◆ TASK DIRECTIONS:
Include the line with "Cars (101, 774)" and every line before it in the entries below, echoed exactly, but not the pictures.

----- LISTED RECORDS -----

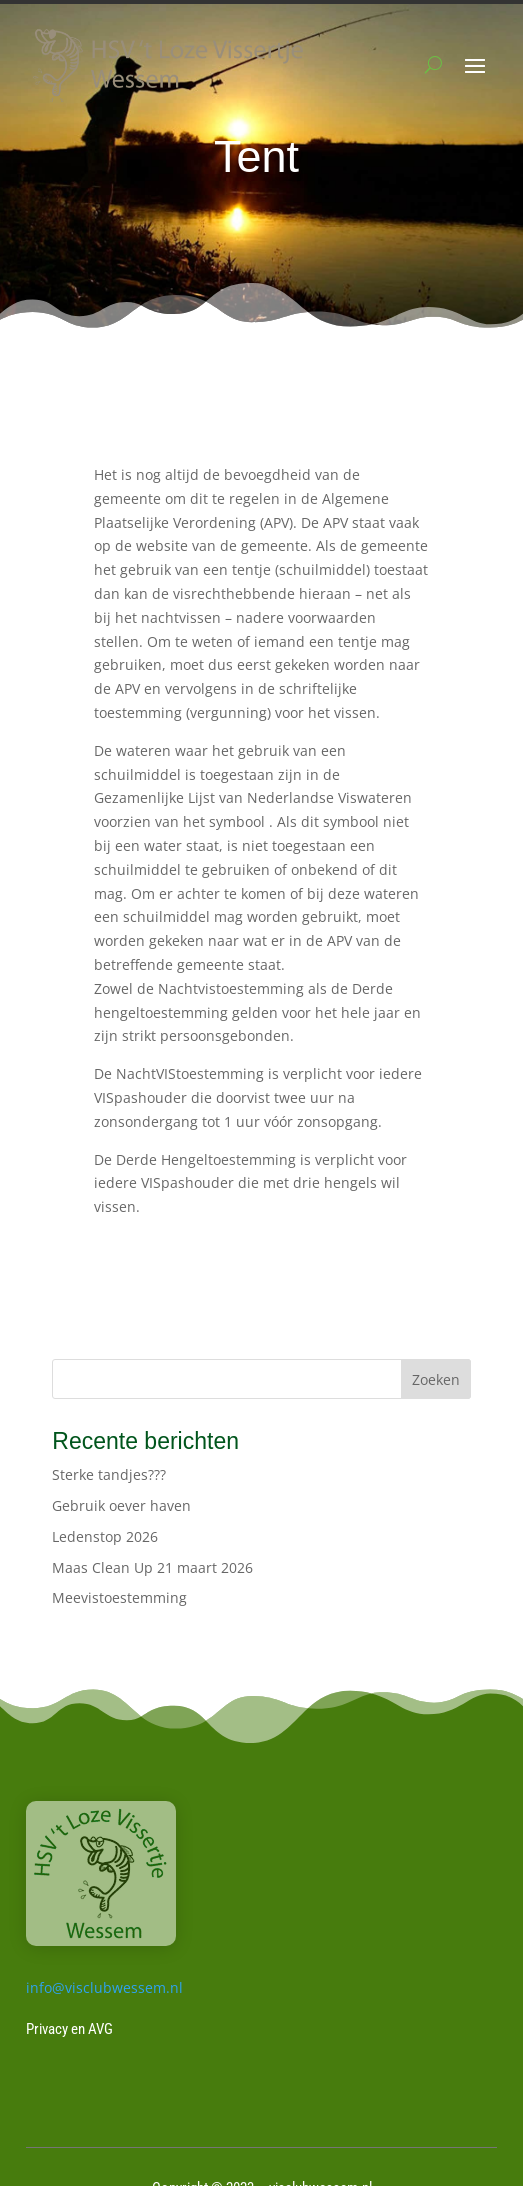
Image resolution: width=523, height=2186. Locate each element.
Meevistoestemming (119, 1597)
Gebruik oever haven (121, 1505)
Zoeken (436, 1379)
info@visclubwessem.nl (104, 1987)
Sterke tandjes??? (109, 1474)
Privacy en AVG (69, 2029)
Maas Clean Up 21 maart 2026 (152, 1567)
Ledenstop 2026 (105, 1536)
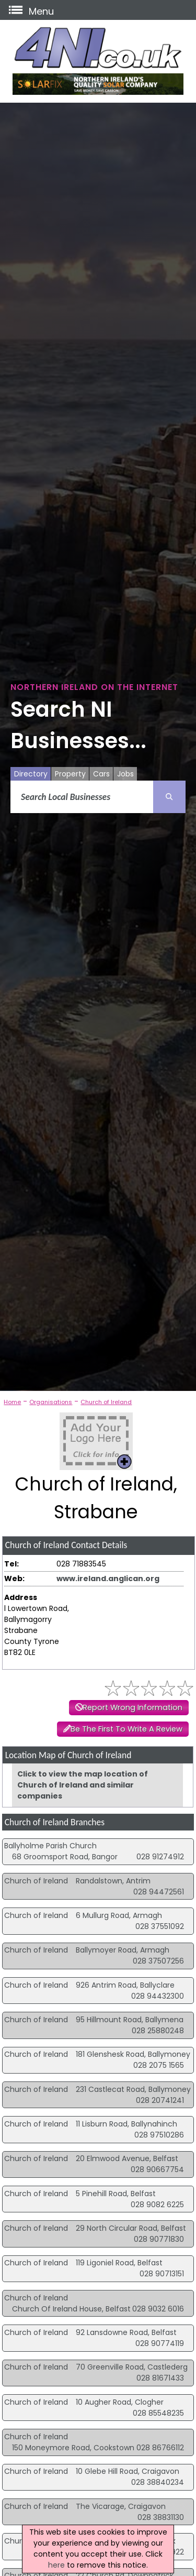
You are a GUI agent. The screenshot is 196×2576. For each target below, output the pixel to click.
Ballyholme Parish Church (50, 1845)
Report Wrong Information (132, 1707)
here (56, 2565)
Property (70, 774)
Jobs (125, 774)
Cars (101, 774)
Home (12, 1402)
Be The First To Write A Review (126, 1729)
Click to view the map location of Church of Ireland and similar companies (82, 1785)
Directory (31, 774)
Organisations (50, 1402)
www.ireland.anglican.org (107, 1578)
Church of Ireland (106, 1402)
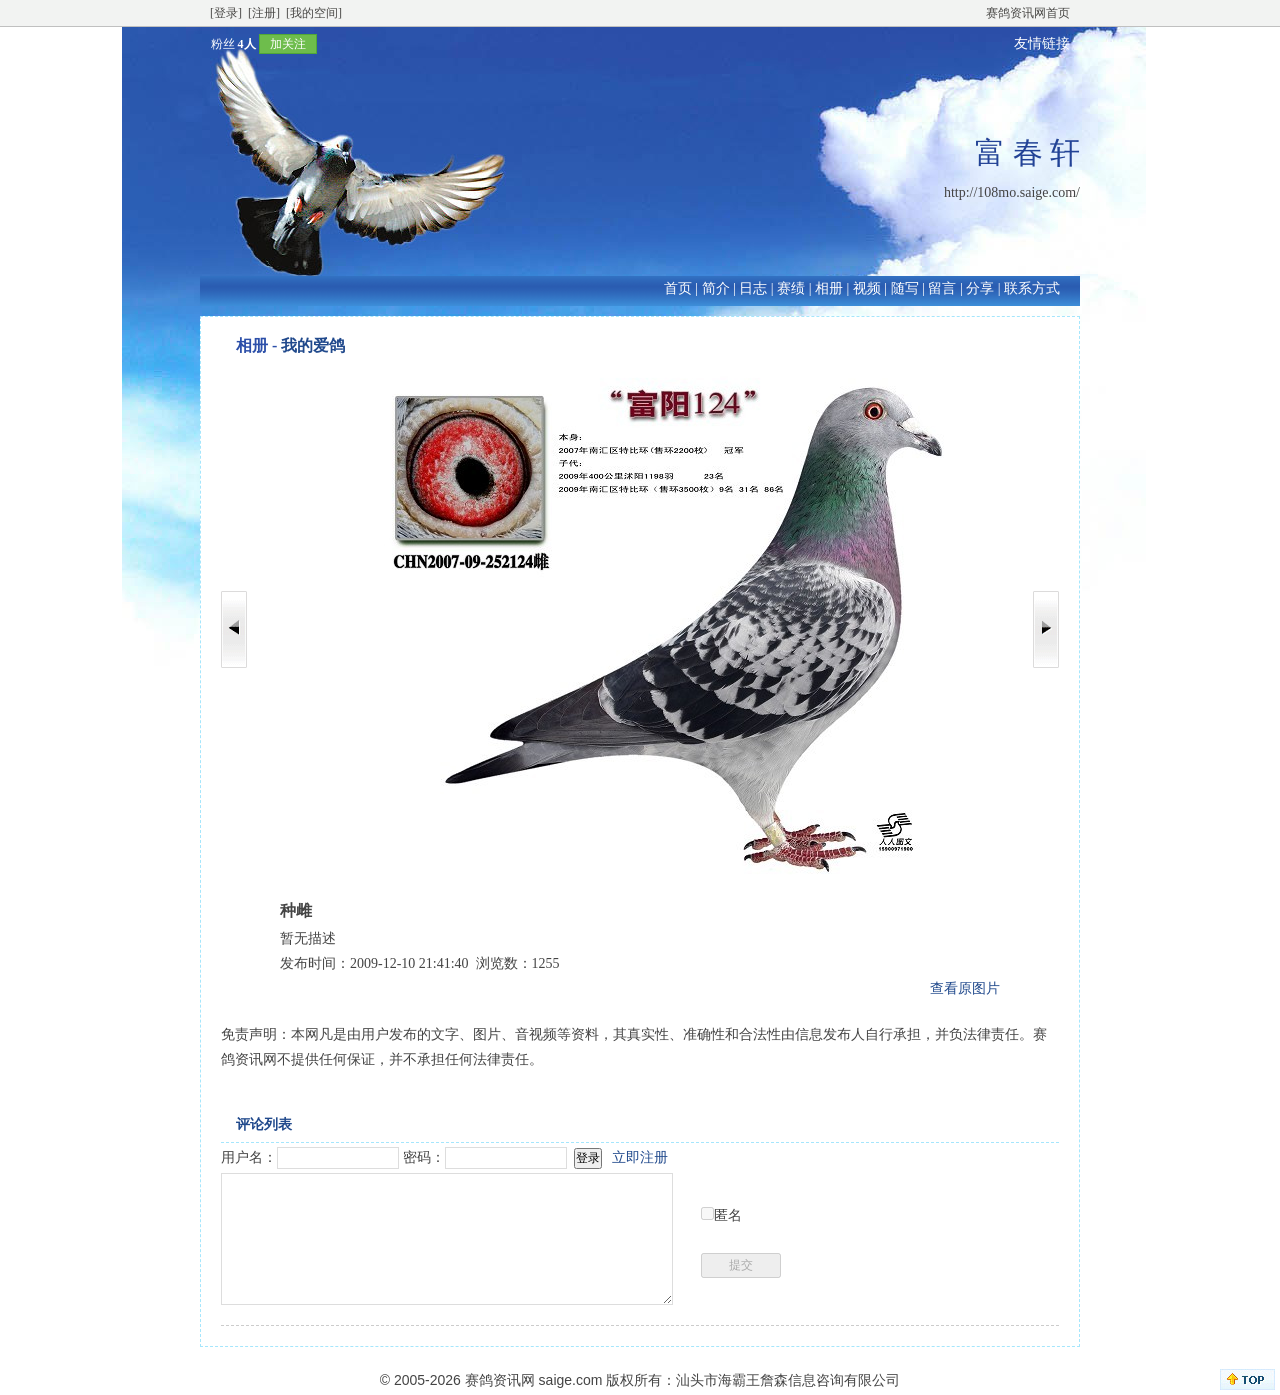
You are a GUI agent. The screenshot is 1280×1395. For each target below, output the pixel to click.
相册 (829, 288)
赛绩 (791, 288)
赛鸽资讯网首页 (1028, 13)
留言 (942, 288)
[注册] (264, 13)
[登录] (226, 13)
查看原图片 (965, 988)
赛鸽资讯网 (500, 1380)
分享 (980, 288)
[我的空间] (314, 13)
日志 (753, 288)
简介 (716, 288)
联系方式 (1032, 288)
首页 (678, 288)
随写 (905, 288)
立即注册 (640, 1157)
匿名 (728, 1215)
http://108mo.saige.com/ (1012, 192)
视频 (867, 288)
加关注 (288, 44)
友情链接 (1042, 43)
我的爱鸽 (313, 345)
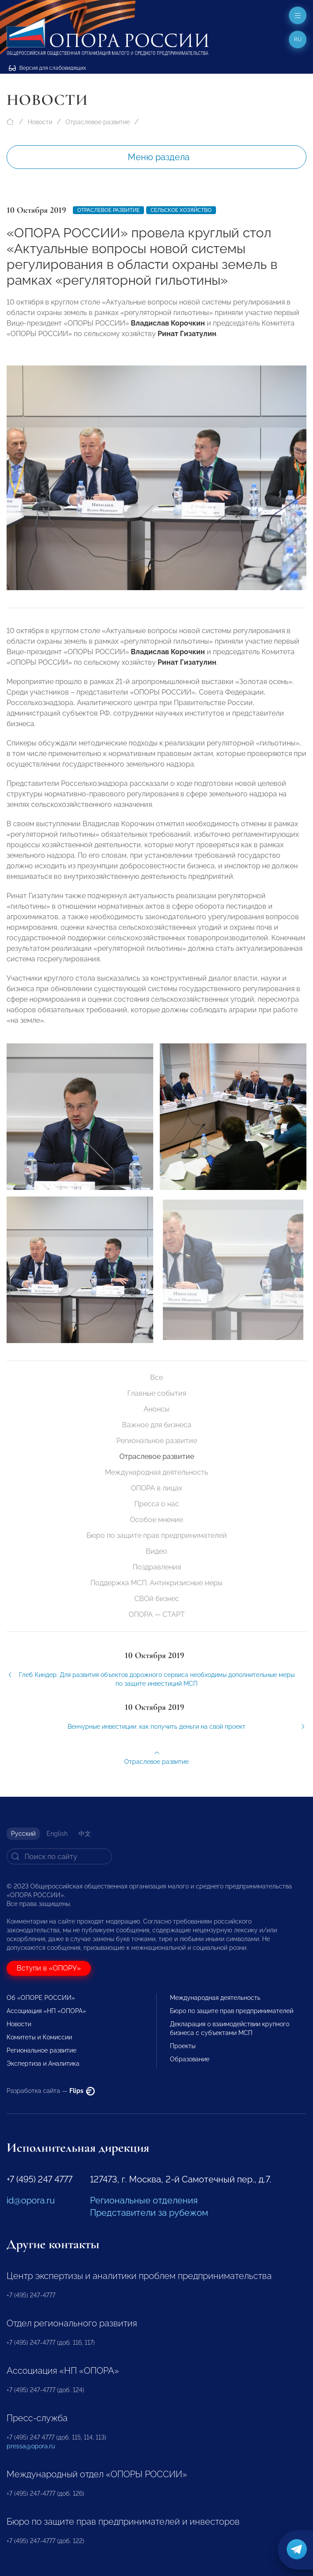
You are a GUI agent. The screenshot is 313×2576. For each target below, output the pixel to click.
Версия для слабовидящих (47, 68)
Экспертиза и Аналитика (43, 2063)
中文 (85, 1833)
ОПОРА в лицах (156, 1488)
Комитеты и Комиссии (39, 2037)
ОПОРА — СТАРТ (157, 1614)
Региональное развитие (156, 1441)
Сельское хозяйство (181, 210)
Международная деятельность (156, 1472)
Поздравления (157, 1567)
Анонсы (156, 1409)
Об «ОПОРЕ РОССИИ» (41, 1997)
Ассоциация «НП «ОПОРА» (46, 2010)
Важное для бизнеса (156, 1425)
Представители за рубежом (149, 2212)
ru (298, 39)
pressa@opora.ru (31, 2446)
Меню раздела (159, 157)
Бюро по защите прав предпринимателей (156, 1535)
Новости (40, 121)
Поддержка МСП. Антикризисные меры (156, 1583)
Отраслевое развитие (97, 121)
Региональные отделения (144, 2200)
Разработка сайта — (51, 2090)
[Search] (59, 1856)
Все (156, 1377)
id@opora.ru (31, 2200)
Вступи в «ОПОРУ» (49, 1968)
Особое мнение (156, 1520)
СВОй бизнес (156, 1598)
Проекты (182, 2045)
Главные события (156, 1393)
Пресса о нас (156, 1504)
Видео (156, 1551)
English (57, 1833)
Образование (189, 2059)
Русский (23, 1833)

-----

◆ THE ANSWER:
Image resolution: width=523, height=2186. Locate each element.
Meevistoestemming (119, 1597)
Gebruik oever haven (121, 1505)
Zoeken (436, 1379)
info@visclubwessem.nl (104, 1987)
Sterke tandjes??? (109, 1474)
Privacy en AVG (69, 2029)
Maas Clean Up 21 maart 2026 (152, 1567)
Ledenstop 2026 (105, 1536)
You are a GUI agent. The screenshot is 196×2576. For each target below, output the pixel to click.
Ballyholme Parish Church (50, 1845)
Report Wrong Information (132, 1707)
here (56, 2565)
Property (70, 774)
Jobs (125, 774)
Cars (101, 774)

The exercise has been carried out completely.